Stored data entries
--

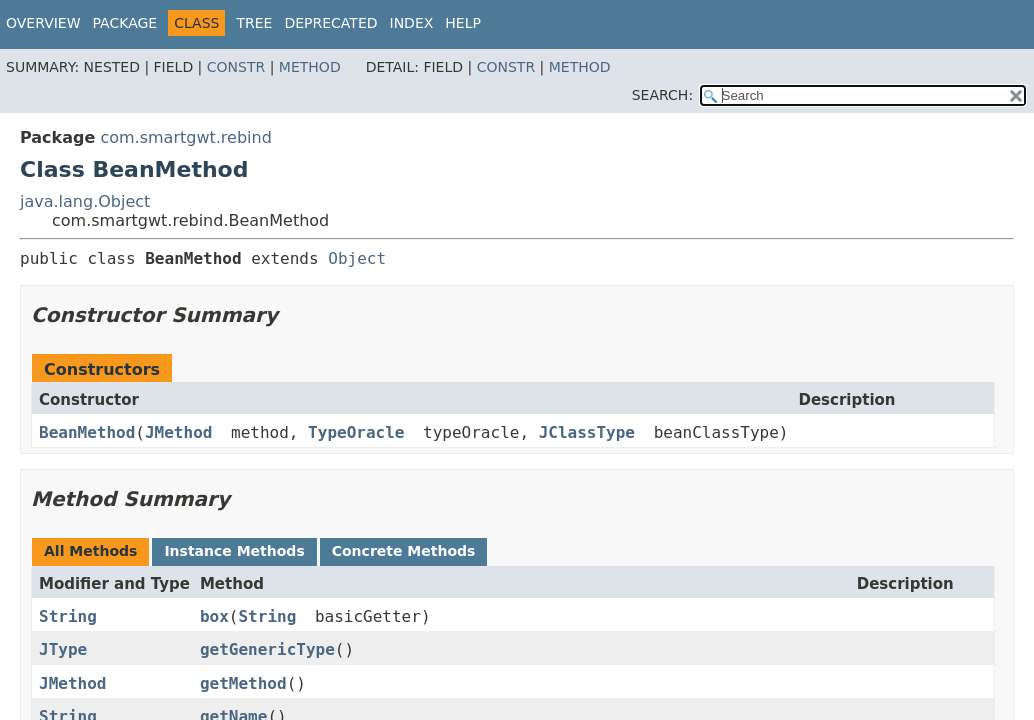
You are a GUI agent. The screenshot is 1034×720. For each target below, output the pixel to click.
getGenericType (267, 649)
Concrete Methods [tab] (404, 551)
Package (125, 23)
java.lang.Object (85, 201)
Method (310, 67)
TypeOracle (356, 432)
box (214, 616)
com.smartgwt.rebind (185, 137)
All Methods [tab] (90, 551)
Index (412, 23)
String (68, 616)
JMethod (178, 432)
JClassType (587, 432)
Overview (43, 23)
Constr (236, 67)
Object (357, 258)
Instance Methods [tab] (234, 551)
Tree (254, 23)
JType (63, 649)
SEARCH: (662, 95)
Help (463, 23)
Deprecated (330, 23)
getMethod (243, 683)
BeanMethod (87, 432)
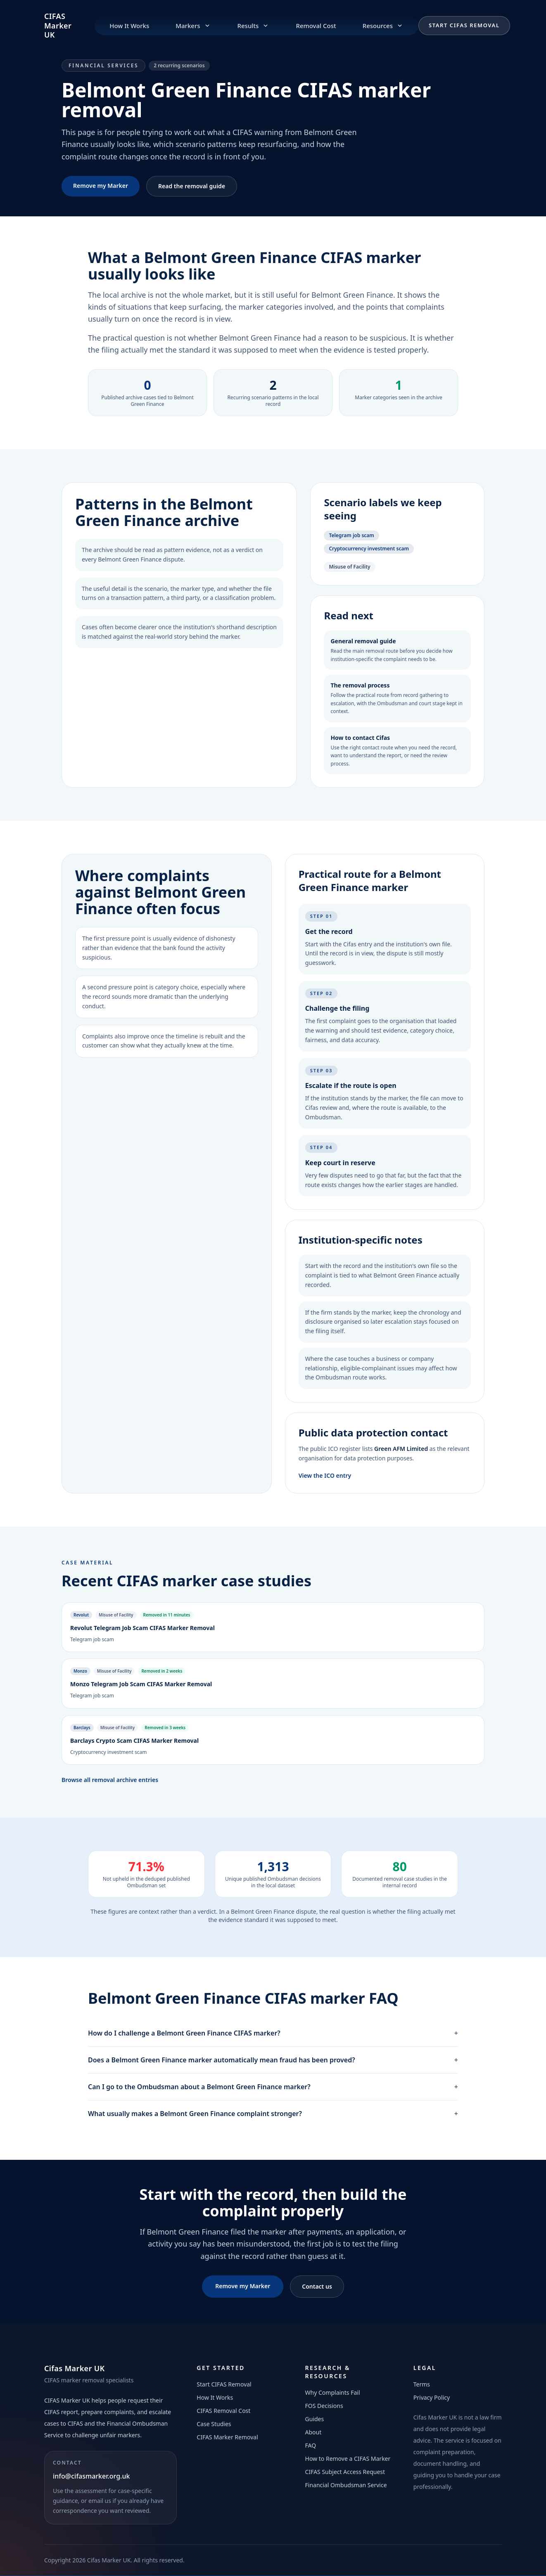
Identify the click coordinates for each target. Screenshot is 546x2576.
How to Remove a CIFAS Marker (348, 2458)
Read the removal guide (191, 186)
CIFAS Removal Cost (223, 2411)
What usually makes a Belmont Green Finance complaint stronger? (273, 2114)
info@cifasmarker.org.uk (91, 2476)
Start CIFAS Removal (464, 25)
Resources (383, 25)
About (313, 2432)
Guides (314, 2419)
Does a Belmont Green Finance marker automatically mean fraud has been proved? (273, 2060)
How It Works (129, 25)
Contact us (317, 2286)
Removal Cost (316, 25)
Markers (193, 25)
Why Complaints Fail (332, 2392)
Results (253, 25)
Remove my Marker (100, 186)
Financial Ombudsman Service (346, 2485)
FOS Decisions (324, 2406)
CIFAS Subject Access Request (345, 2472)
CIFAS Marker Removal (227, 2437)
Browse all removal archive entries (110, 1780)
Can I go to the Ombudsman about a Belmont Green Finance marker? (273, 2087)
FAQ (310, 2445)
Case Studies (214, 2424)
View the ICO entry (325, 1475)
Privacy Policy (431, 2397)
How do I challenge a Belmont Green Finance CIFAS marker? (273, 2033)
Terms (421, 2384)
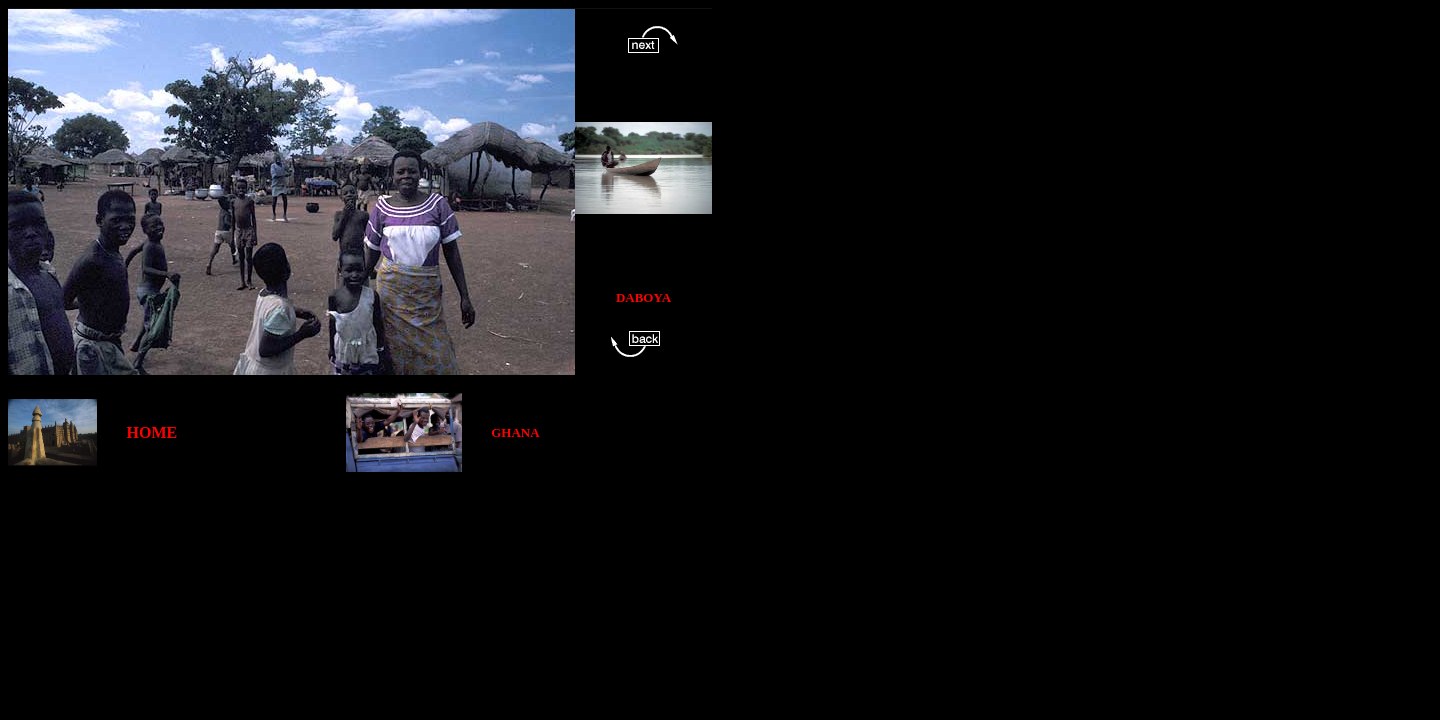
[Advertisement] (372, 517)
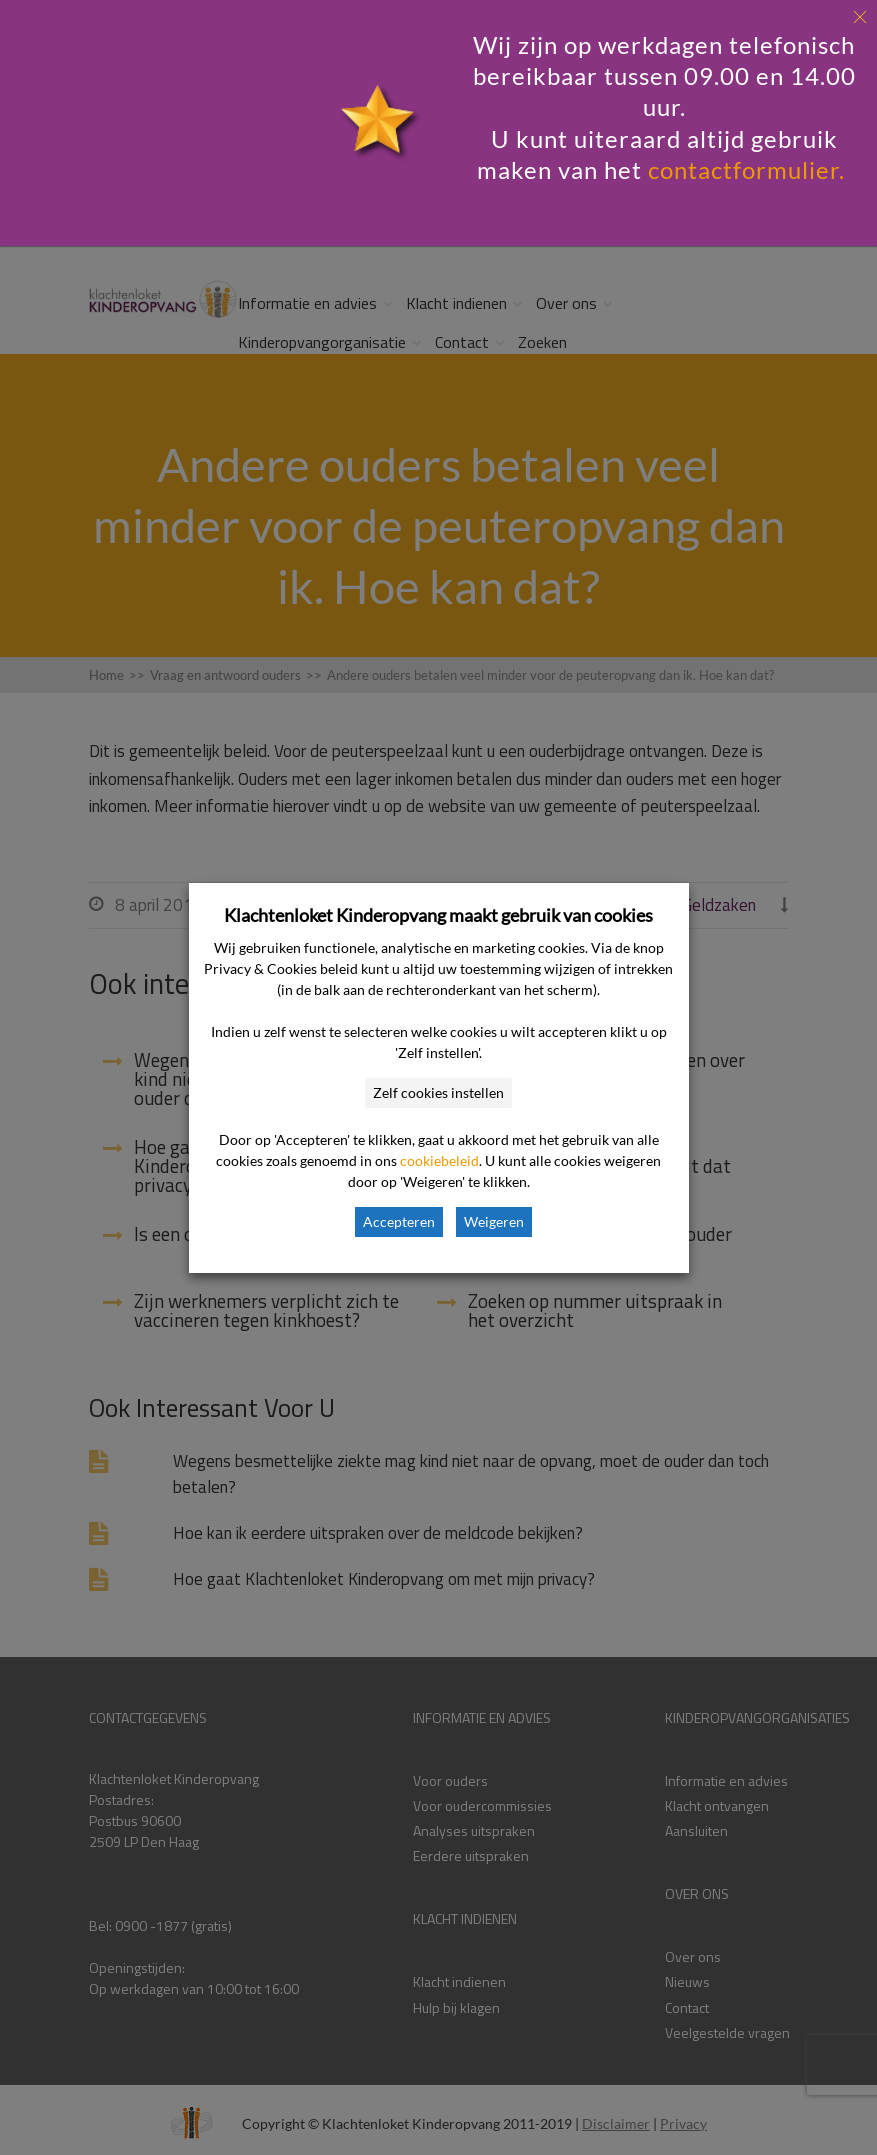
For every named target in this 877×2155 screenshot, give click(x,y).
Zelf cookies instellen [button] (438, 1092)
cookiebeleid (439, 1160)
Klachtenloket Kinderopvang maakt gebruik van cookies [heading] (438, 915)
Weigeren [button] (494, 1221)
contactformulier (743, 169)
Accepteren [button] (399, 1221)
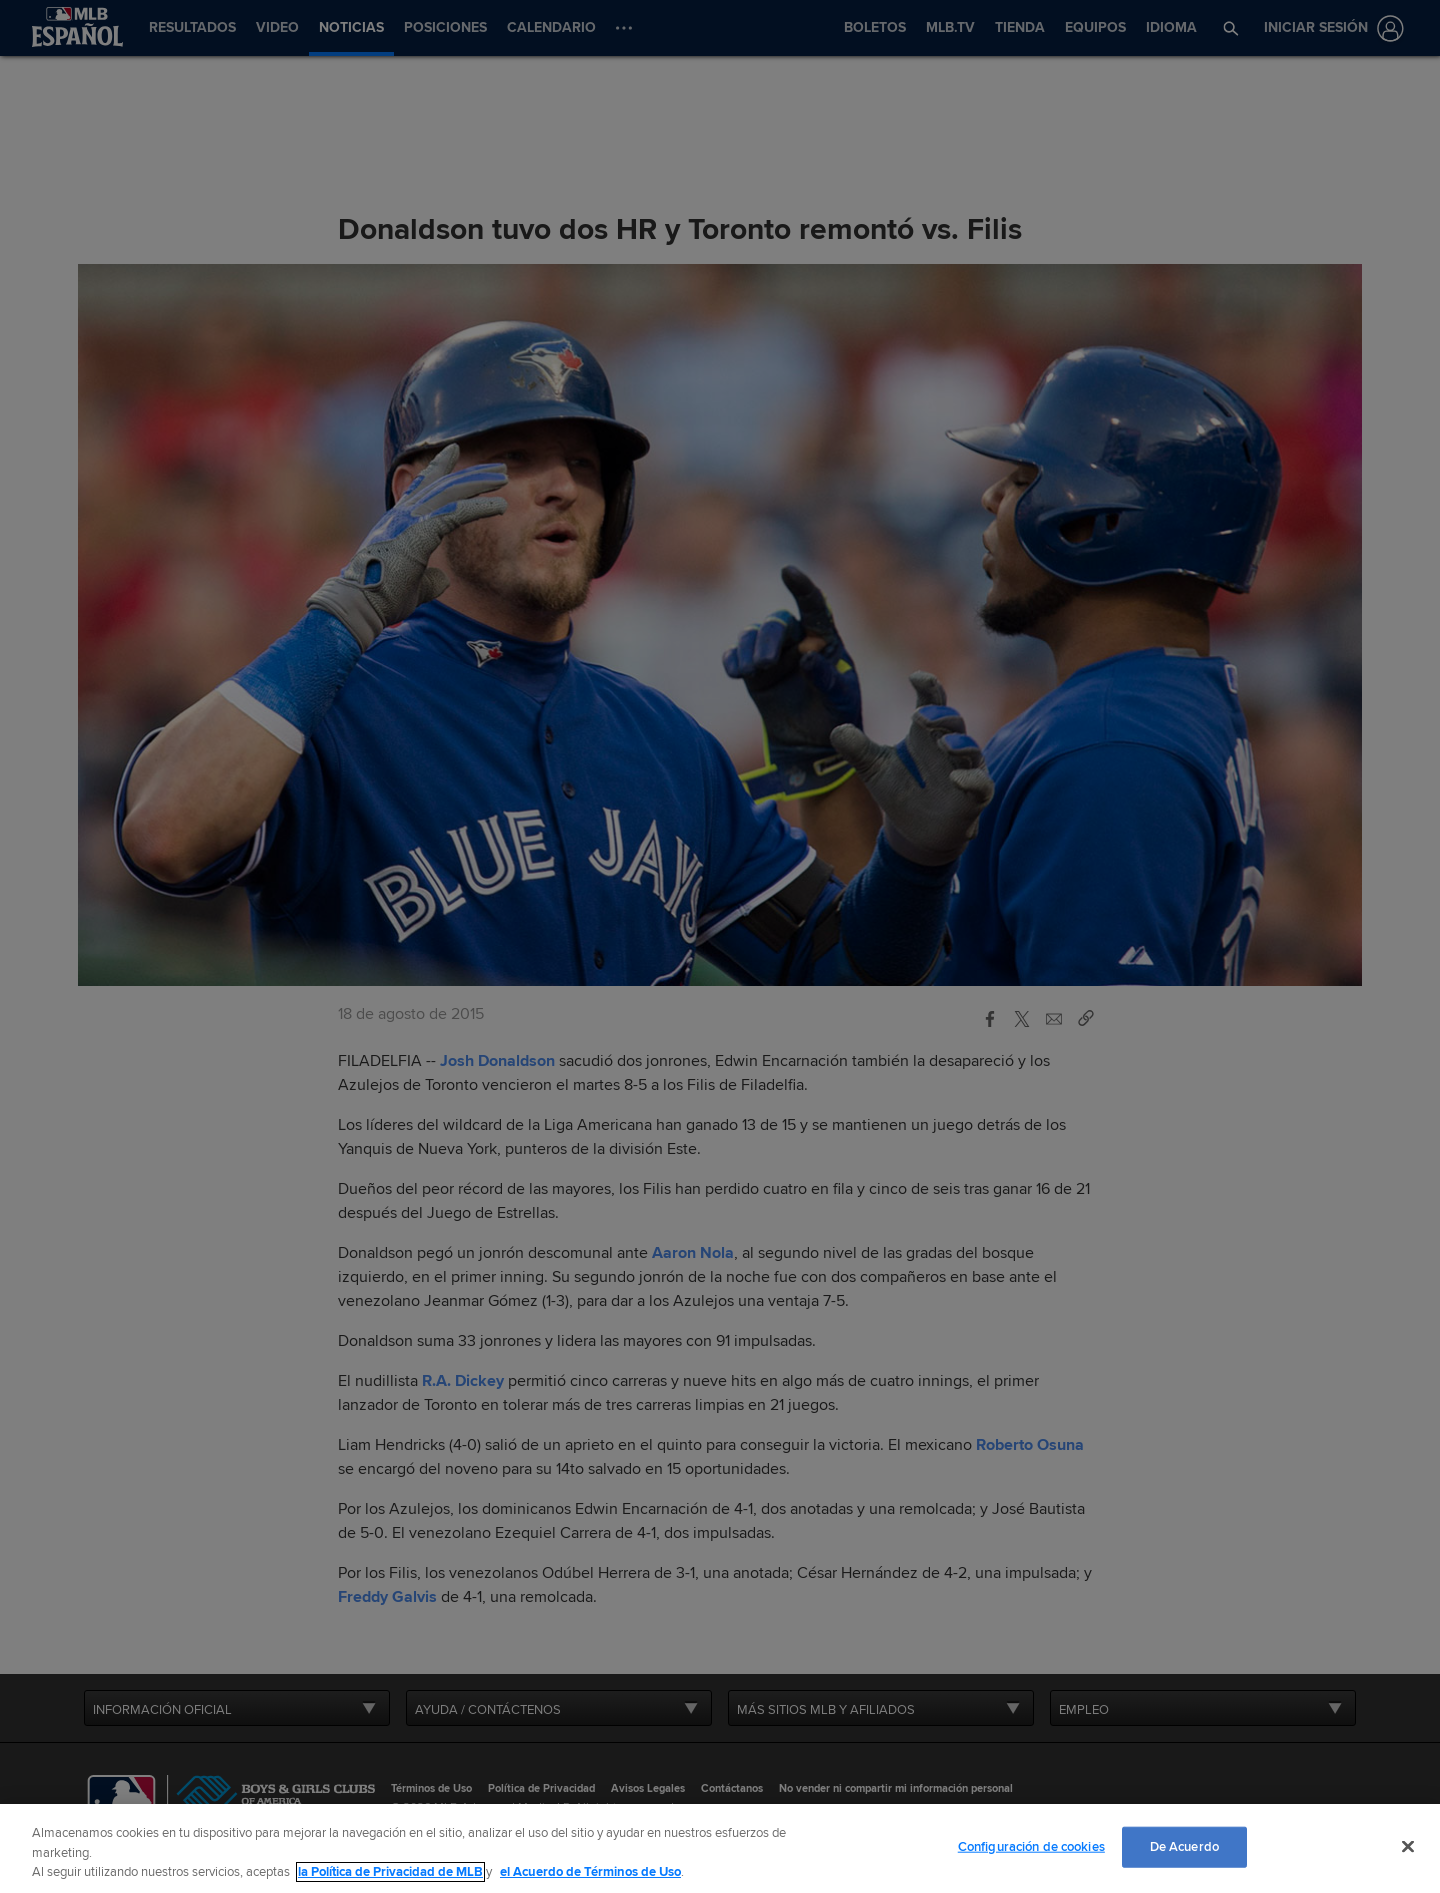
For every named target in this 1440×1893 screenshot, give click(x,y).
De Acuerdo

--

• [What the task asks]: Output the entries verbatim, skipping images.

• [Your response]:
You are a GUI agent. The screenshot is 1034×720. For each target below, output the pixel to click.
getGenericType (267, 649)
Concrete Methods [tab] (404, 551)
Package (125, 23)
java.lang.Object (85, 201)
Method (310, 67)
TypeOracle (356, 432)
box (214, 616)
com.smartgwt.rebind (185, 137)
All Methods [tab] (90, 551)
Index (412, 23)
String (68, 616)
JMethod (178, 432)
JClassType (587, 432)
Overview (43, 23)
Constr (236, 67)
Object (357, 258)
Instance Methods [tab] (234, 551)
Tree (254, 23)
JType (63, 649)
SEARCH: (662, 95)
Help (463, 23)
Deprecated (330, 23)
getMethod (243, 683)
BeanMethod (87, 432)
Identify the click coordinates for each target. Screenshot is 546x2576.
How to Remove a CIFAS Marker (348, 2458)
Read the removal guide (191, 186)
CIFAS Removal Cost (223, 2411)
What usually makes a Belmont Green Finance complaint stronger? (273, 2114)
info@cifasmarker.org.uk (91, 2476)
Start CIFAS Removal (464, 25)
Resources (383, 25)
About (313, 2432)
Guides (314, 2419)
Does a Belmont Green Finance marker automatically mean fraud has been proved? (273, 2060)
How It Works (129, 25)
Contact us (317, 2286)
Removal Cost (316, 25)
Markers (193, 25)
Why Complaints Fail (332, 2392)
Results (253, 25)
Remove my Marker (100, 186)
Financial Ombudsman Service (346, 2485)
FOS Decisions (324, 2406)
CIFAS Subject Access Request (345, 2472)
CIFAS Marker Removal (227, 2437)
Browse all removal archive entries (110, 1780)
Can I go to the Ombudsman about a Belmont Green Finance marker? (273, 2087)
FAQ (310, 2445)
Case Studies (214, 2424)
View the ICO entry (325, 1475)
Privacy Policy (431, 2397)
How do I challenge a Belmont Green Finance CIFAS marker? (273, 2033)
Terms (421, 2384)
[Advertisement] (372, 517)
For every named target in this 877×2155 screenshot, give click(x,y).
Zelf cookies instellen [button] (438, 1092)
cookiebeleid (439, 1160)
Klachtenloket Kinderopvang maakt gebruik van cookies [heading] (438, 915)
Weigeren [button] (494, 1221)
contactformulier (743, 169)
Accepteren [button] (399, 1221)
For every named target in this 1440×1893 screenshot, give click(x,y).
De Acuerdo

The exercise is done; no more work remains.